DDoS attack, Root cause and Qrator Labs share details on the recent attacks so that others can prepare and be ready to face this in the future. The two companies provide details and analysis of the first significant in-the-wild DDoS attack employing one of the TCP amplification vectors.

The attack mainly consisted of the LDAP amplification (with a significant portion of fragmented UDP datagrams) and the SYN/ACK amplification traffic, with other sorts of UDP amplification present periodically.

The SYN/ACK amplification traffic peaked at around 208 millions of packets per second, possibly excluding a significant portion of traffic originating in the Level3 customer cone due to static loops, suspected transit link congestions, and other routing problems.

The main issues behind a SYN/ACK amplification (and TCP-based packet floods in general) are:

  1. This kind of a DDoS attack is almost untraceable due to low adoption of counter-spoofing approaches (such as BCP 38). As those approaches are assumed to require a substantial redesign of a network under certain circumstances, collaterally breaking things that are more important for a network, the adoption of those approaches is expected to stay low in the foreseeable future unless the IETF comes up with a different robust anti-spoofing design;
  2. An ISP’s or a datacenter’s ability to handle this kind of a DDoS attack with BGP Flow Spec (or similar techniques) depends on what particular sort of equipment is deployed in their network;
  3. For a considerable part of customers, the ability to connect to an external service or an API gateway via TCP is crucial. Web crawlers, technologies like OAuth or CDN, or enterprises such as credit scoring systems or insurance companies depend greatly on external databases (or data sources in general);
  4. To ensure proper handling of spoofed SYN/ACKs while still maintaining a possibility to connect to an external service, a hosting company under attack would have to track all of the outgoing SYNs to match them against received SYN/ACKs later.

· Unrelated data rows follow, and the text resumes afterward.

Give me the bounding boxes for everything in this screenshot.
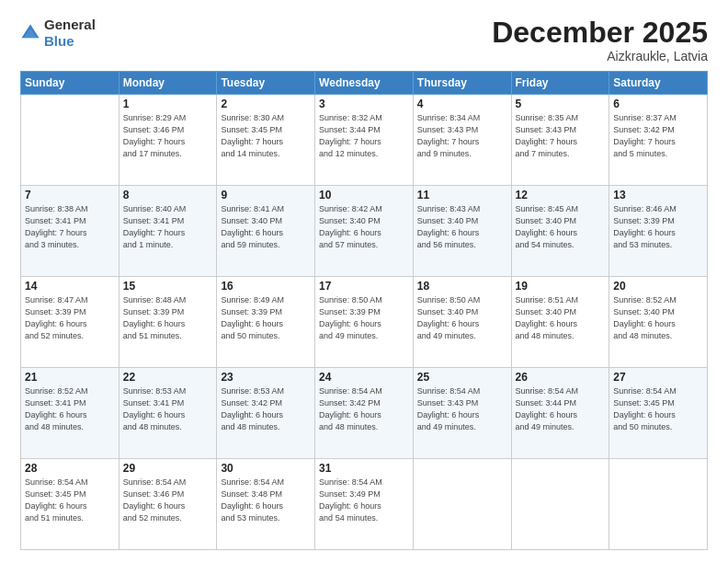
calendar-cell: 2Sunrise: 8:30 AM Sunset: 3:45 PM Daylig… xyxy=(217,95,315,186)
day-info: Sunrise: 8:54 AM Sunset: 3:45 PM Dayligh… xyxy=(25,477,115,524)
day-number: 28 xyxy=(25,462,115,475)
day-number: 17 xyxy=(319,280,409,293)
day-number: 23 xyxy=(221,371,311,384)
day-info: Sunrise: 8:54 AM Sunset: 3:46 PM Dayligh… xyxy=(123,477,213,524)
day-number: 14 xyxy=(25,280,115,293)
day-number: 10 xyxy=(319,189,409,201)
day-info: Sunrise: 8:52 AM Sunset: 3:41 PM Dayligh… xyxy=(25,385,115,433)
weekday-header: Thursday xyxy=(413,72,511,95)
day-number: 30 xyxy=(221,462,311,475)
calendar-cell: 25Sunrise: 8:54 AM Sunset: 3:43 PM Dayli… xyxy=(413,368,511,459)
month-title: December 2025 xyxy=(492,17,708,49)
day-number: 24 xyxy=(319,371,409,384)
location: Aizkraukle, Latvia xyxy=(492,49,708,63)
day-number: 1 xyxy=(123,98,213,110)
calendar-cell: 26Sunrise: 8:54 AM Sunset: 3:44 PM Dayli… xyxy=(511,368,609,459)
day-info: Sunrise: 8:29 AM Sunset: 3:46 PM Dayligh… xyxy=(123,112,213,160)
day-number: 20 xyxy=(613,280,703,293)
calendar-cell xyxy=(609,459,708,550)
day-number: 18 xyxy=(417,280,507,293)
calendar-cell: 14Sunrise: 8:47 AM Sunset: 3:39 PM Dayli… xyxy=(21,277,119,368)
day-info: Sunrise: 8:38 AM Sunset: 3:41 PM Dayligh… xyxy=(25,203,115,251)
calendar-cell: 7Sunrise: 8:38 AM Sunset: 3:41 PM Daylig… xyxy=(21,186,119,277)
day-number: 8 xyxy=(123,189,213,201)
calendar-week-row: 21Sunrise: 8:52 AM Sunset: 3:41 PM Dayli… xyxy=(21,368,708,459)
day-number: 5 xyxy=(516,98,606,110)
day-info: Sunrise: 8:48 AM Sunset: 3:39 PM Dayligh… xyxy=(123,294,213,342)
day-info: Sunrise: 8:54 AM Sunset: 3:44 PM Dayligh… xyxy=(516,385,606,433)
day-number: 26 xyxy=(516,371,606,384)
header: General Blue December 2025 Aizkraukle, L… xyxy=(20,17,708,63)
day-info: Sunrise: 8:41 AM Sunset: 3:40 PM Dayligh… xyxy=(221,203,311,251)
day-number: 11 xyxy=(417,189,507,201)
weekday-header: Tuesday xyxy=(217,72,315,95)
calendar-cell: 13Sunrise: 8:46 AM Sunset: 3:39 PM Dayli… xyxy=(609,186,708,277)
day-info: Sunrise: 8:49 AM Sunset: 3:39 PM Dayligh… xyxy=(221,294,311,342)
calendar-cell: 19Sunrise: 8:51 AM Sunset: 3:40 PM Dayli… xyxy=(511,277,609,368)
weekday-header: Monday xyxy=(119,72,217,95)
day-info: Sunrise: 8:43 AM Sunset: 3:40 PM Dayligh… xyxy=(417,203,507,251)
calendar-cell: 11Sunrise: 8:43 AM Sunset: 3:40 PM Dayli… xyxy=(413,186,511,277)
calendar-cell: 20Sunrise: 8:52 AM Sunset: 3:40 PM Dayli… xyxy=(609,277,708,368)
day-info: Sunrise: 8:54 AM Sunset: 3:45 PM Dayligh… xyxy=(613,385,703,433)
day-number: 13 xyxy=(613,189,703,201)
day-info: Sunrise: 8:54 AM Sunset: 3:42 PM Dayligh… xyxy=(319,385,409,433)
calendar-cell: 30Sunrise: 8:54 AM Sunset: 3:48 PM Dayli… xyxy=(217,459,315,550)
calendar-week-row: 28Sunrise: 8:54 AM Sunset: 3:45 PM Dayli… xyxy=(21,459,708,550)
calendar-week-row: 7Sunrise: 8:38 AM Sunset: 3:41 PM Daylig… xyxy=(21,186,708,277)
calendar-cell xyxy=(413,459,511,550)
calendar-cell: 15Sunrise: 8:48 AM Sunset: 3:39 PM Dayli… xyxy=(119,277,217,368)
calendar-cell: 1Sunrise: 8:29 AM Sunset: 3:46 PM Daylig… xyxy=(119,95,217,186)
day-info: Sunrise: 8:32 AM Sunset: 3:44 PM Dayligh… xyxy=(319,112,409,160)
day-info: Sunrise: 8:35 AM Sunset: 3:43 PM Dayligh… xyxy=(516,112,606,160)
day-info: Sunrise: 8:34 AM Sunset: 3:43 PM Dayligh… xyxy=(417,112,507,160)
day-number: 2 xyxy=(221,98,311,110)
calendar-cell: 8Sunrise: 8:40 AM Sunset: 3:41 PM Daylig… xyxy=(119,186,217,277)
calendar-cell xyxy=(21,95,119,186)
calendar-cell: 23Sunrise: 8:53 AM Sunset: 3:42 PM Dayli… xyxy=(217,368,315,459)
calendar-table: SundayMondayTuesdayWednesdayThursdayFrid… xyxy=(20,71,708,550)
calendar-week-row: 14Sunrise: 8:47 AM Sunset: 3:39 PM Dayli… xyxy=(21,277,708,368)
calendar-cell: 10Sunrise: 8:42 AM Sunset: 3:40 PM Dayli… xyxy=(315,186,414,277)
calendar-cell: 24Sunrise: 8:54 AM Sunset: 3:42 PM Dayli… xyxy=(315,368,414,459)
calendar-cell: 12Sunrise: 8:45 AM Sunset: 3:40 PM Dayli… xyxy=(511,186,609,277)
day-number: 9 xyxy=(221,189,311,201)
calendar-cell xyxy=(511,459,609,550)
day-info: Sunrise: 8:37 AM Sunset: 3:42 PM Dayligh… xyxy=(613,112,703,160)
calendar-cell: 16Sunrise: 8:49 AM Sunset: 3:39 PM Dayli… xyxy=(217,277,315,368)
calendar-cell: 29Sunrise: 8:54 AM Sunset: 3:46 PM Dayli… xyxy=(119,459,217,550)
day-number: 22 xyxy=(123,371,213,384)
calendar-week-row: 1Sunrise: 8:29 AM Sunset: 3:46 PM Daylig… xyxy=(21,95,708,186)
calendar-cell: 3Sunrise: 8:32 AM Sunset: 3:44 PM Daylig… xyxy=(315,95,414,186)
title-area: December 2025 Aizkraukle, Latvia xyxy=(492,17,708,63)
calendar-cell: 21Sunrise: 8:52 AM Sunset: 3:41 PM Dayli… xyxy=(21,368,119,459)
day-info: Sunrise: 8:54 AM Sunset: 3:48 PM Dayligh… xyxy=(221,477,311,524)
weekday-header: Wednesday xyxy=(315,72,414,95)
day-number: 27 xyxy=(613,371,703,384)
day-info: Sunrise: 8:47 AM Sunset: 3:39 PM Dayligh… xyxy=(25,294,115,342)
calendar-cell: 17Sunrise: 8:50 AM Sunset: 3:39 PM Dayli… xyxy=(315,277,414,368)
calendar-cell: 27Sunrise: 8:54 AM Sunset: 3:45 PM Dayli… xyxy=(609,368,708,459)
weekday-header: Sunday xyxy=(21,72,119,95)
day-info: Sunrise: 8:54 AM Sunset: 3:43 PM Dayligh… xyxy=(417,385,507,433)
day-number: 6 xyxy=(613,98,703,110)
calendar-cell: 9Sunrise: 8:41 AM Sunset: 3:40 PM Daylig… xyxy=(217,186,315,277)
logo-icon xyxy=(20,23,40,43)
day-info: Sunrise: 8:45 AM Sunset: 3:40 PM Dayligh… xyxy=(516,203,606,251)
calendar-cell: 18Sunrise: 8:50 AM Sunset: 3:40 PM Dayli… xyxy=(413,277,511,368)
day-info: Sunrise: 8:53 AM Sunset: 3:41 PM Dayligh… xyxy=(123,385,213,433)
calendar-cell: 4Sunrise: 8:34 AM Sunset: 3:43 PM Daylig… xyxy=(413,95,511,186)
weekday-header: Saturday xyxy=(609,72,708,95)
day-info: Sunrise: 8:30 AM Sunset: 3:45 PM Dayligh… xyxy=(221,112,311,160)
day-info: Sunrise: 8:46 AM Sunset: 3:39 PM Dayligh… xyxy=(613,203,703,251)
day-number: 12 xyxy=(516,189,606,201)
header-row: SundayMondayTuesdayWednesdayThursdayFrid… xyxy=(21,72,708,95)
calendar-cell: 5Sunrise: 8:35 AM Sunset: 3:43 PM Daylig… xyxy=(511,95,609,186)
day-info: Sunrise: 8:42 AM Sunset: 3:40 PM Dayligh… xyxy=(319,203,409,251)
day-number: 31 xyxy=(319,462,409,475)
calendar-cell: 22Sunrise: 8:53 AM Sunset: 3:41 PM Dayli… xyxy=(119,368,217,459)
day-info: Sunrise: 8:50 AM Sunset: 3:40 PM Dayligh… xyxy=(417,294,507,342)
day-number: 19 xyxy=(516,280,606,293)
day-info: Sunrise: 8:53 AM Sunset: 3:42 PM Dayligh… xyxy=(221,385,311,433)
day-info: Sunrise: 8:54 AM Sunset: 3:49 PM Dayligh… xyxy=(319,477,409,524)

    The latter could be done in different ways, each is considered either complicated to design and deploy, or having a severe impact on network latency and RTT, or both;
  5. The amplification factor for SYN/ACK amplification absent of relatively rare corner-cases is assumed to be between 1x and 5x. That is not a significant figure if compared to NTP’s 500+ or Memcached’ 9000+. However, taking into account the rest of the issues and complicated mitigation measures, five times the DDoS packet rate might be a turning point.